Une nouvelle étude montre que les idées suicidaires chez les adolescents sont en déclin
- Une nouvelle enquête de la Administration des services de toxicomanie et de santé mentale (SAMHSA) a indiqué que les idées suicidaires ont diminué chez les adolescents de 2021 à 2024.
- Les experts sont généralement optimistes quant à ces résultats, mais soulignent que l'enquête ne décompose pas les résultats en démographie spécifiques, ce qui est une distinction importante.
- Les experts notent également que l'accès équitable aux soins de santé mentale et la poursuite de la stigmatisation sont des rôles clés dans la mission continue de réduire le suicide chez les adolescents.
De nouvelles données montrent que les idées suicidaires et les comportements chez les adolescents sont en déclin.
Un rapport fédéral de la Substance Abuse and Mental Health Services Administration (SAMHSA), qui recueille des entretiens de 70 000 personnes américaines de 12 ans et plus, a constaté que l'existence d'idées suicidaires chez les 12 à 17 ans est passée de près de 13% en 2021 à 10% en 2024. Le rapport note également que le nombre de tentatives de suicide documentées des jeunes est également passée de 3,6% à 2,7%.
Ces résultats créent un sentiment d'optimisme parmi les experts, étant donné que le suicide est la deuxième cause de décès parmi les adolescents (la violence armée étant la première). Jill Harkavy-Friedman, vice-présidente principale de la recherche à l'American Foundation for Suicide Prevention, a déclaré à NPR que les résultats de l'étude sont « très prometteurs » et que l'organisation espère cette tendance à la hausse.
Défauts dans le rapport
Cependant, il y a encore du travail à faire et des disparités importantes à connaître. Bien que les données de Samhsa soient encourageantes, le rapport ne décompose pas les chiffres en diverses données démographiques. Selon NPR, un porte-parole du ministère de la Santé et des Services sociaux a déclaré dans un communiqué qu'un futur rapport détaillera cette rupture, y compris la race et l'ethnicité.
Ces détails sont importants car la recherche a montré que le suicide affecte différents groupes d'adolescents de manière disproportionnée. Par exemple, nous savons que les jeunes LGBTQ + sont à des risques de suicide plus élevés que leurs pairs hétérosexuels et / ou cisgenres, avec des jeunes LGBTQ + de couleur à un risque encore plus élevé.

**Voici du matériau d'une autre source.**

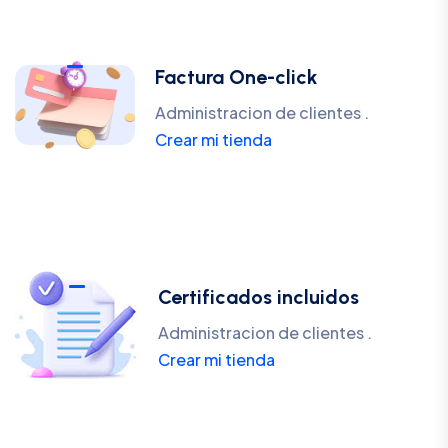
Factura One-click
Administracion de clientes .
Crear mi tienda
Certificados incluidos
Administracion de clientes .
Crear mi tienda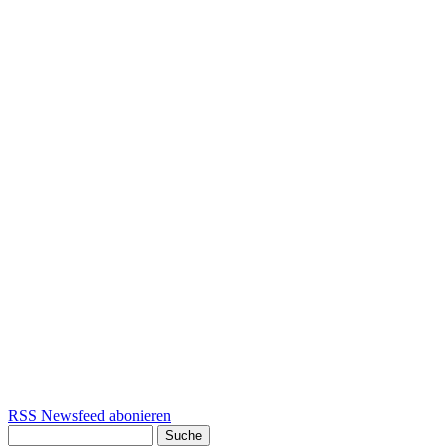
RSS Newsfeed abonieren
Suche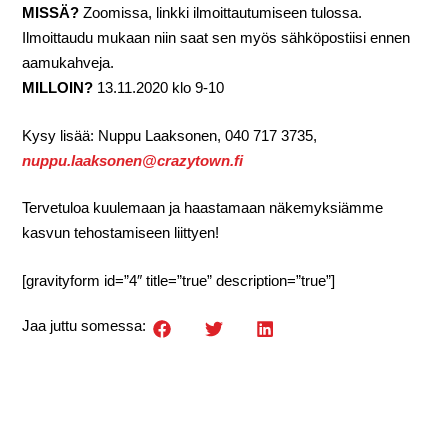
MISSÄ?
Zoomissa, linkki ilmoittautumiseen tulossa.
Ilmoittaudu mukaan niin saat sen myös sähköpostiisi ennen
aamukahveja.
MILLOIN?
13.11.2020 klo 9-10
Kysy lisää: Nuppu Laaksonen, 040 717 3735,
nuppu.laaksonen@crazytown.fi
Tervetuloa kuulemaan ja haastamaan näkemyksiämme
kasvun tehostamiseen liittyen!
[gravityform id=”4″ title=”true” description=”true”]
Jaa juttu somessa: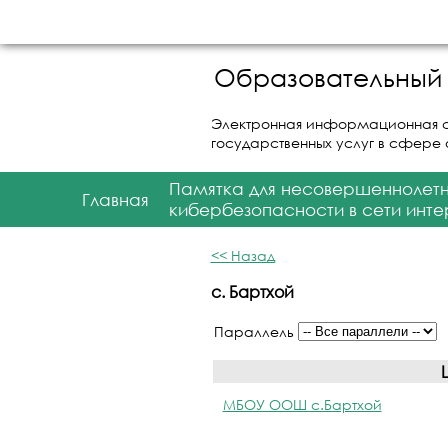
Образовательный 
Электронная информационная 
государственных услуг в сфере
Памятка для несовершеннолет
Главная
кибербезопасности в сети инте
<< Назад
с. Бартхой
Параллель
МБОУ ООШ с.Бартхой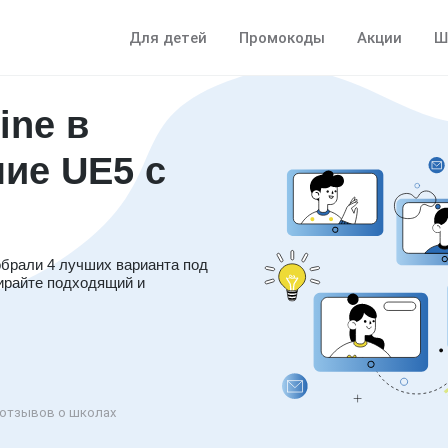
Для детей
Промокоды
Акции
Ш
ine в
ние UE5 с
обрали 4 лучших варианта под
ирайте подходящий и
отзывов о школах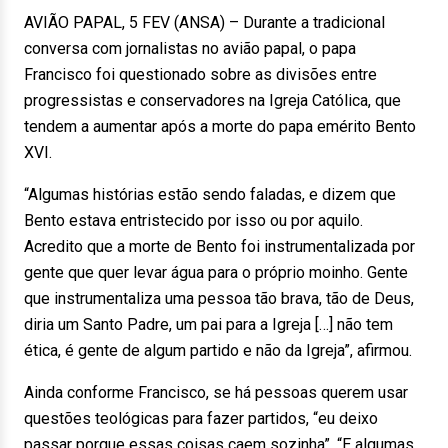
AVIÃO PAPAL, 5 FEV (ANSA) – Durante a tradicional
conversa com jornalistas no avião papal, o papa
Francisco foi questionado sobre as divisões entre
progressistas e conservadores na Igreja Católica, que
tendem a aumentar após a morte do papa emérito Bento
XVI.
“Algumas histórias estão sendo faladas, e dizem que
Bento estava entristecido por isso ou por aquilo.
Acredito que a morte de Bento foi instrumentalizada por
gente que quer levar água para o próprio moinho. Gente
que instrumentaliza uma pessoa tão brava, tão de Deus,
diria um Santo Padre, um pai para a Igreja […] não tem
ética, é gente de algum partido e não da Igreja”, afirmou.
Ainda conforme Francisco, se há pessoas querem usar
questões teológicas para fazer partidos, “eu deixo
passar porque essas coisas caem sozinha”. “E algumas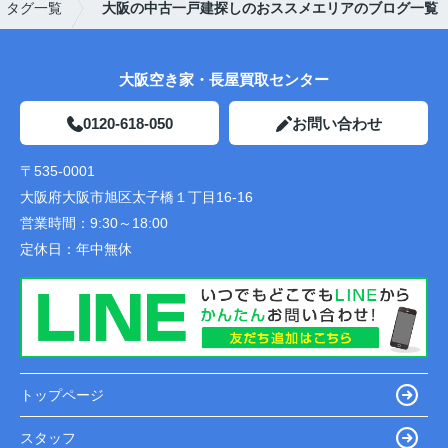
タグ一覧
大阪の中古一戸建探しのおススメエリアのブログ一覧
大阪空き家・長屋買取センター
0120-618-050
お問い合わせ
〒535-0001
大阪府大阪市旭区太子橋１丁目16-16
営業時間：
9:30～18:00
定休日：
年中無休
トップページ
スタッフ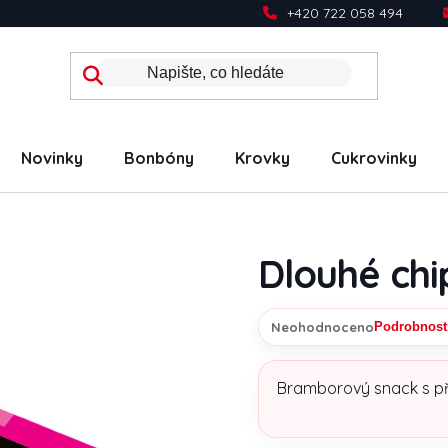
+420 722 058 494
Novinky
Bonbóny
Krovky
Cukrovinky
Dlouhé chi
Neohodnoceno
Podrobnost
Průměrné hodnocení prod
Bramborový snack s pří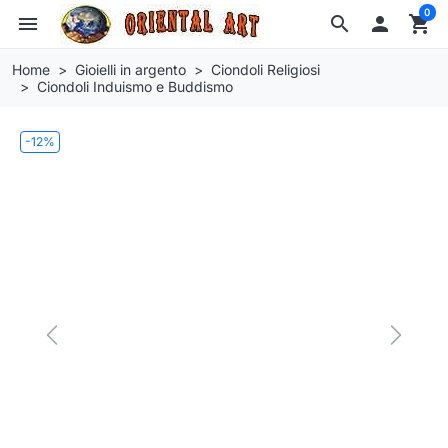
0
menu
search

shopping_cart
Home
Gioielli in argento
Ciondoli Religiosi
Ciondoli Induismo e Buddismo
-12%
Previous
Next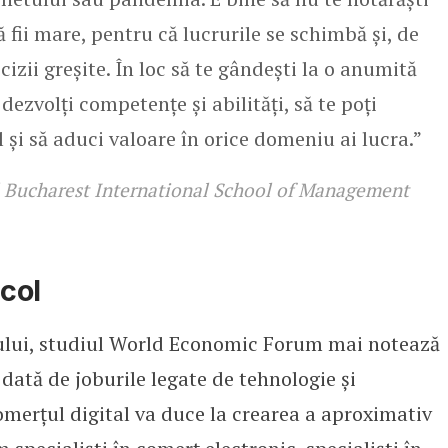
să fii mare, pentru că lucrurile se schimbă și, de
cizii greșite. În loc să te gândești la o anumită
dezvolți competențe și abilități, să te poți
 și să aduci valoare în orice domeniu ai lucra.”
l Bucharest International School of Management
icol
rului, studiul World Economic Forum mai notează
 dată de joburile legate de tehnologie și
comerțul digital va duce la crearea a aproximativ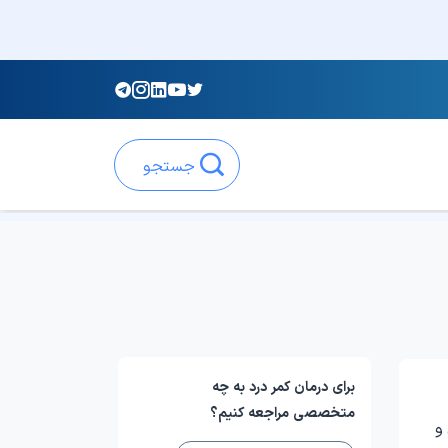
جستجو
برای درمان کمر درد به چه
متخصصی مراجعه کنیم؟
و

Ce que les parents doivent savoir
Bien que nous puissions garder l'espoir que cette tendance encourageante se poursuit, il est toujours important d'être conscient que le suicide soit un problème répandu chez les jeunes aujourd'hui – et cela a à voir avec l'accès aux soins de santé.
Le rapport SAMHSA a noté que 60% des adolescents ayant subi un récent épisode de dépression avaient reçu un traitement. La moyenne répandue est encore moindre. Selon l'Institut national de la santé mentale (NIMH), environ 40% des adolescents souffrant de dépression reçoivent un traitement.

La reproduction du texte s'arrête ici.